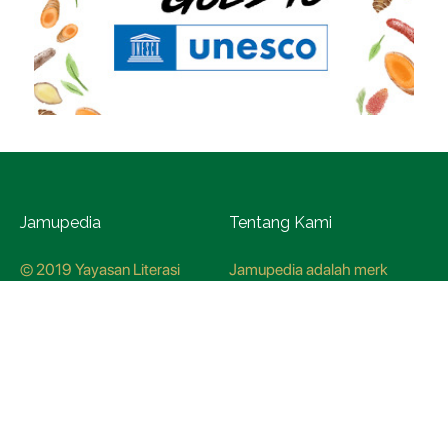
Jamupedia
Tentang Kami
© 2019 Yayasan Literasi
Jamupedia adalah merk
Husada Nusantara
terdaftar di Kementerian
Hukum dan HAM, dengan
nomer pendaftaran
CO78621
Kredo Jamupedia
Redaksi
Panduan Siber
Kebijakan Redaksi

····················

• Your task
Give back the full listing exactly as written, only without its pictures.

• Response below
Jamupedia
Tentang Kami
© 2019 Yayasan Literasi
Jamupedia adalah merk
Husada Nusantara
terdaftar di Kementerian
Hukum dan HAM, dengan
nomer pendaftaran
CO78621
Kredo Jamupedia
Redaksi
Panduan Siber
Kebijakan Redaksi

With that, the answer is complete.